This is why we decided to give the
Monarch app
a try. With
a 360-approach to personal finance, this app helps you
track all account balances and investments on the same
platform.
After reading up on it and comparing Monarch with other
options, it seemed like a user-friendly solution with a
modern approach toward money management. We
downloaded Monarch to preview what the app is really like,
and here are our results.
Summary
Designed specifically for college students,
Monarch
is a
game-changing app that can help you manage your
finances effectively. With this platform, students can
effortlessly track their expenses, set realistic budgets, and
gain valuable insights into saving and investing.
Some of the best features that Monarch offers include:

***

# AIM OF THE EXERCISE:
Go line by line through the records and copy those that contain the word "track".

# TASK SOLUTION:
track all account balances and investments on the same
effortlessly track their expenses, set realistic budgets, and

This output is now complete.